- _Records for processing_
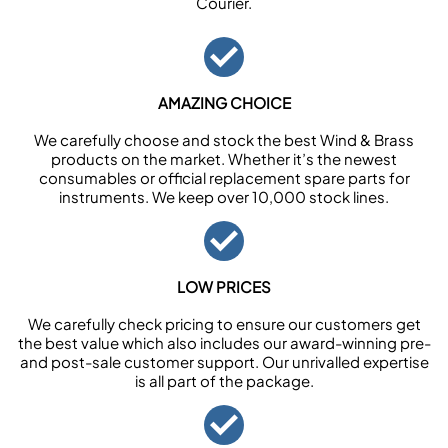
Courier.
AMAZING CHOICE
We carefully choose and stock the best Wind & Brass
products on the market. Whether it’s the newest
consumables or official replacement spare parts for
instruments. We keep over 10,000 stock lines.
LOW PRICES
We carefully check pricing to ensure our customers get
the best value which also includes our award-winning pre-
and post-sale customer support. Our unrivalled expertise
is all part of the package.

- _Assignment_
Leave out the images and transcribe all the records exactly.

- _Result_
Courier.
AMAZING CHOICE
We carefully choose and stock the best Wind & Brass
products on the market. Whether it’s the newest
consumables or official replacement spare parts for
instruments. We keep over 10,000 stock lines.
LOW PRICES
We carefully check pricing to ensure our customers get
the best value which also includes our award-winning pre-
and post-sale customer support. Our unrivalled expertise
is all part of the package.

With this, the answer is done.